Jain Hemat, Kumavat Vandana, Singh Tejinder, Versteilen Amanda, Sarnecki Michal
a MGM Medical College & Chacha Nehru Bal Chikitsalay; Indore, India.
Hum Vaccin Immunother. 2014;10(7):2089-97. doi: 10.4161/hv.28631.
As India is transitioning from high to intermediate hepatitis A endemicity, the need for hepatitis A vaccination programs increases. This study investigated the immunogenicity and safety of a virosomal hepatitis A vaccine (HAVpur Junior) compared with an aluminum-adsorbed hepatitis A vaccine (Havrix 720 Junior) in Indian children. Healthy children aged 18-47 months, stratified by age, were randomized to either HAVpur Junior or Havrix 720 Junior. The first dose of vaccine was administered on Day 1 and the second (booster) dose 6 months later. Antibodies against hepatitis A virus (HAV) were measured using a microparticle enzyme immunoassay. The primary objective assessed non-inferiority of HAVpur Junior to Havrix 720 Junior in terms of seroprotection rates (≥ 10 mIU/mL anti-HAV antibodies) at 1 month after the first vaccination. Non-inferiority was demonstrated if the lower limit of the 90% confidence interval of the group difference was greater than -10%. Local and systemic adverse events were recorded. The seroprotection rate at 1 month was 95.9% in the HAVpur Junior group and 96.6% in the Havrix 720 Junior group. As the lower limit of the 90% confidence interval of the group difference was greater than -10% (-4.7), non-inferiority of HAVpur Junior to Havrix 720 Junior was established. The overall incidence of adverse events (solicited and unsolicited) after each vaccination was similar in both groups. In conclusion, the aluminum-free virosomal vaccine HAVpur Junior induced a similar immune response to Havrix 720 Junior in healthy Indian children aged 18 to 47 months. Both vaccines were well tolerated. The study shows that the low-dose virosomal HAV vaccine is consistently efficacious and well tolerated in children of all age groups and is suitable for inclusion into Indian childhood vaccination schedules.
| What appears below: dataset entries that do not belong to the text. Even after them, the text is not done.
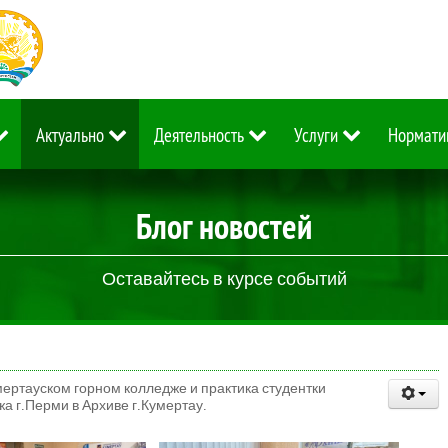
Актуально
Деятельность
Услуги
Нормати
Блог новостей
Оставайтесь в курсе событий
ертауском горном колледже и практика студентки
а г.Перми в Архиве г.Кумертау.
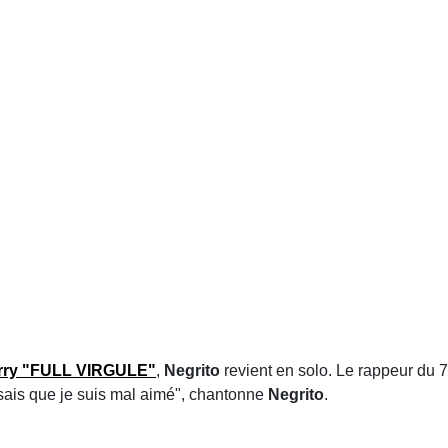
rry
"FULL VIRGULE"
,
Negrito
revient en solo. Le rappeur du
sais que je suis mal aimé", chantonne
Negrito
.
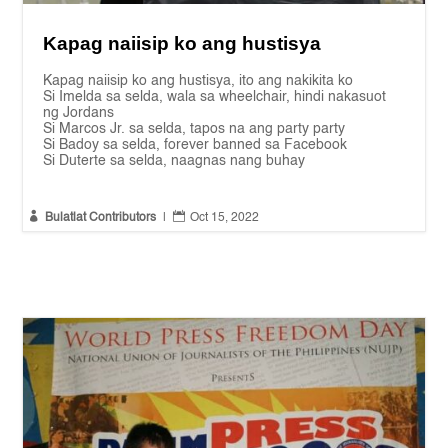
Kapag naiisip ko ang hustisya
Kapag naiisip ko ang hustisya, ito ang nakikita ko
Si Imelda sa selda, wala sa wheelchair, hindi nakasuot
ng Jordans
Si Marcos Jr. sa selda, tapos na ang party party
Si Badoy sa selda, forever banned sa Facebook
Si Duterte sa selda, naagnas nang buhay


Bulatlat Contributors
|
Oct 15, 2022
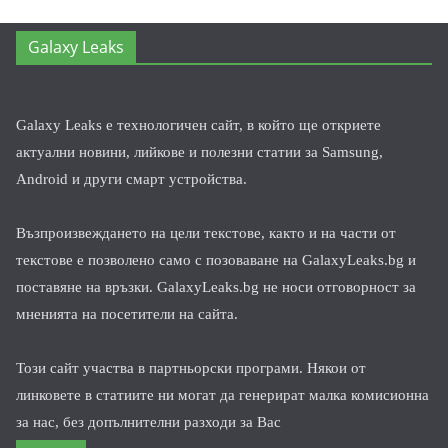
Galaxy Leaks
Galaxy Leaks е технологичен сайт, в който ще откриете
актуални новини, лийкове и полезни статии за Samsung,
Android и други смарт устройства.
Възпроизвеждането на цели текстове, както и на части от
текстове е позволено само с позоваване на GalaxyLeaks.bg и
поставяне на връзки. GalaxyLeaks.bg не носи отговорност за
мненията на посетители на сайта.
Този сайт участва в партньорски програми. Някои от
линковете в статиите ни могат да генерират малка комисионна
за нас, без допълнителни разходи за Вас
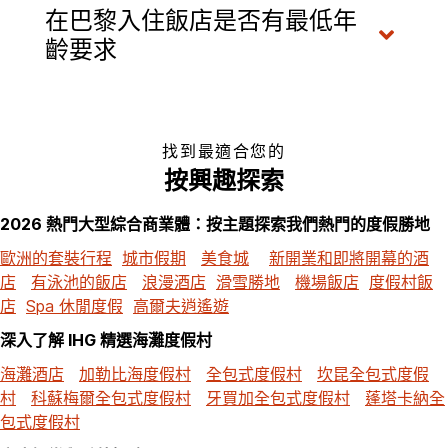
在巴黎入住飯店是否有最低年
齡要求
找到最適合您的
按興趣探索
2026 熱門大型綜合商業體：按主題探索我們熱門的度假勝地
歐洲的套裝行程
城市假期
美食城
新開業和即將開幕的酒
店
有泳池的飯店
浪漫酒店
滑雪勝地
機場飯店
度假村飯
店
Spa 休閒度假
高爾夫逍遙遊
深入了解 IHG 精選海灘度假村
海灘酒店
加勒比海度假村
全包式度假村
坎昆全包式度假
村
科蘇梅爾全包式度假村
牙買加全包式度假村
蓬塔卡納全
包式度假村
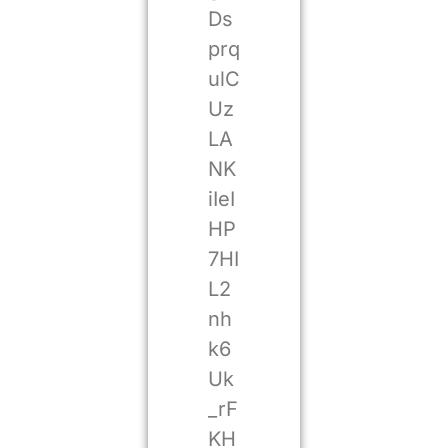
Ds
prq
ulC
Uz
LA
NK
iIeI
HP
7HI
L2
nh
k6
Uk
_rF
KH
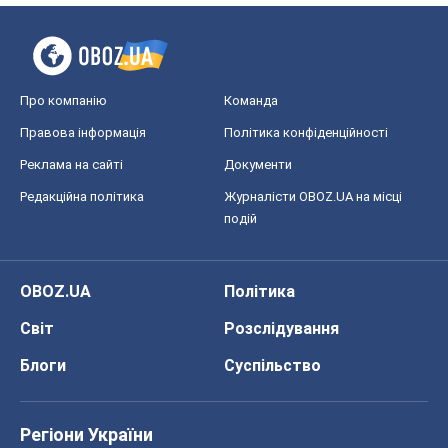
Про компанію
Команда
Правова інформація
Політика конфіденційності
Реклама на сайті
Документи
Редакційна політика
Журналісти OBOZ.UA на місці
подій
OBOZ.UA
Політика
Світ
Розслідування
Блоги
Суспільство
Регіони України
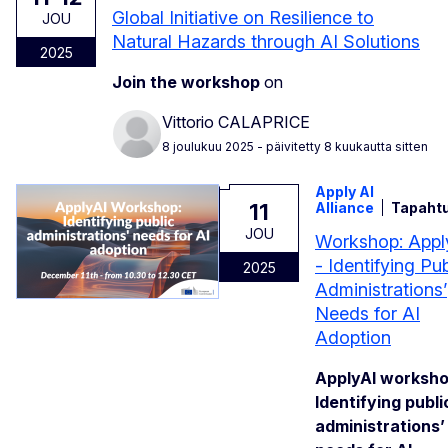
Global Initiative on Resilience to
JOU
Natural Hazards through AI Solutions
2025
Join the workshop
on
Vittorio CALAPRICE
8 joulukuu 2025
- päivitetty 8 kuukautta sitten
Apply AI
11
Alliance
Tapaht
JOU
Workshop: Appl
- Identifying Pub
2025
Administrations’
Needs for AI
Adoption
ApplyAI worksho
Identifying publi
administrations’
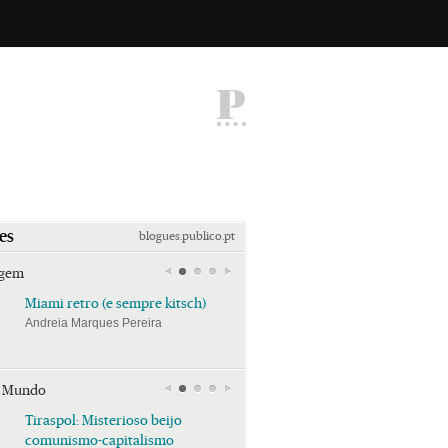
P
es
blogues.publico.pt
agem
Miami retro (e sempre kitsch)
Miami retro (e sempre k
Andreia Marques Pereira
Andreia Marques Pereira
r Mundo
Tiraspol: Misterioso beijo
Tiraspol: Misterioso bei
comunismo-capitalismo
comunismo-capitalism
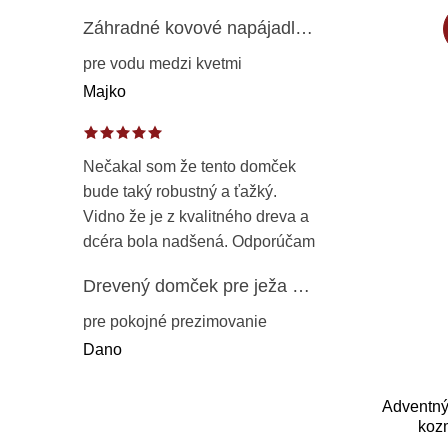
Záhradné kovové napájadlo pre vtáky 8 cm / 104 cm – dekorácia z patinovanej ocele v prírodnej hrdzi
pre vodu medzi kvetmi
Majko
Nečakal som že tento domček
bude taký robustný a ťažký.
Vidno že je z kvalitného dreva a
dcéra bola nadšená. Odporúčam
Drevený domček pre ježa – záhradný úkryt z opaľovaného dreva s vodoodolnou strechou 50 cm
pre pokojné prezimovanie
Dano
Adventný
koz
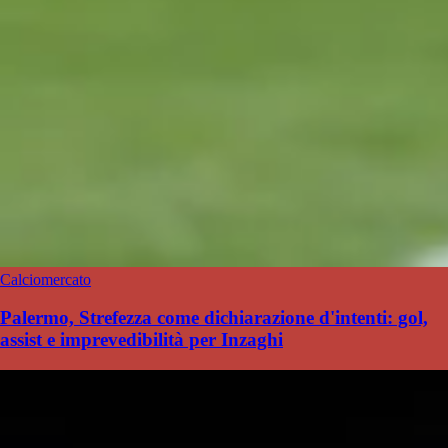
Calciomercato
Palermo, Strefezza come dichiarazione d'intenti: gol,
assist e imprevedibilità per Inzaghi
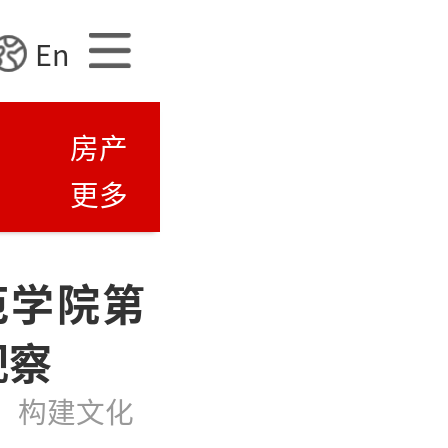
En
房产
更多
范学院第
观察
，构建文化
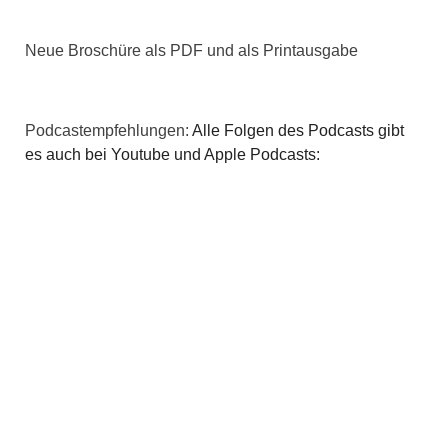
v
i
Neue Broschüre als PDF und als Printausgabe
g
a
Podcastempfehlungen:
Alle Folgen des Podcasts gibt
es auch bei Youtube und Apple Podcasts:
t
i
o
n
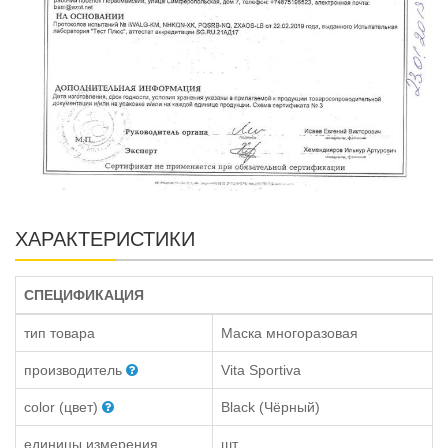
ХАРАКТЕРИСТИКИ
СПЕЦИФИКАЦИЯ
тип товара
Маска многоразовая
производитель
Vita Sportiva
color (цвет)
Black (Чёрный)
единицы измерения
шт.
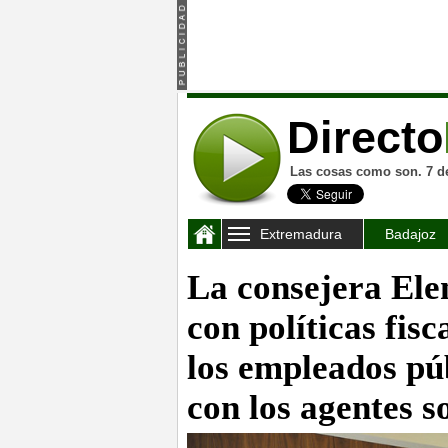
Directo
Las cosas como son. 7 d
Extremadura
Badajoz
La consejera El
con políticas fis
los empleados pú
con los agentes s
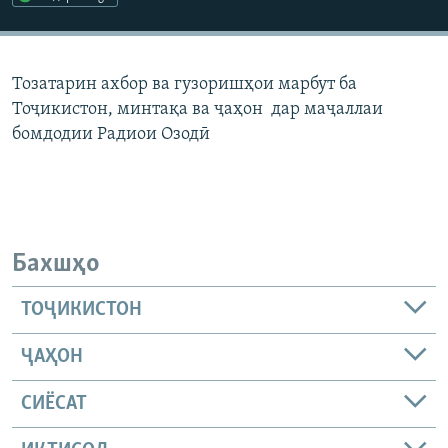
ГУЗОРИШҲОИ РАДИОӢ
Русский
Тозатарин ахбор ва гузоришҳои марбут ба
ПАЙГИРӢ КУНЕД
Тоҷикистон, минтақа ва ҷаҳон дар маҷаллаи
бомдодии Радиои Озодӣ
Ҳамаи сомонаҳои RFE/RL
Бахшҳо
ТОҶИКИСТОН
ҶАҲОН
СИЁСАТ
随着印度从甲型肝炎高流行地区向中度流行地区转变,对甲型肝炎疫苗接种计划的需求也在增加。本研究调查了一种病毒体甲型肝炎疫苗(HAVpur Junior)与一种氢氧化铝吸附甲型肝炎疫苗(Havrix 720 Junior)在印度儿童中的免疫原性和安全性。将18至47个月的健康儿童按年龄分层,随机分为HAVpur Junior组或Havrix 720 Junior组。第一剂疫苗在第1天接种,第二剂(加强)疫苗在6个月后接种。使用微粒酶免疫测定法检测抗甲型肝炎病毒(HAV)抗体。主要目标是评估首次接种疫苗后1个月时,HAVpur Junior在血清保护率(抗HAV抗体≥10 mIU/mL)方面不劣于Havrix 720 Junior。如果组间差异的90%置信区间下限大于-10%,则证明不劣性。记录局部和全身不良事件。HAVpur Junior组1个月时的血清保护率为95.9%,Havrix 720 Junior组为96.6%。由于组间差异的90%置信区间下限大于-10%(-4.7),因此确定HAVpur Junior不劣于Havrix 720 Junior。两组每次接种后不良事件(预期和非预期)的总发生率相似。总之,不含铝的病毒体疫苗HAVpur Junior在18至47个月的健康印度儿童中诱导出与Havrix 720 Junior相似的免疫反应。两种疫苗耐受性均良好。该研究表明,低剂量病毒体甲型肝炎疫苗在所有年龄组儿童中均具有持续有效性和良好耐受性,适合纳入印度儿童疫苗接种计划。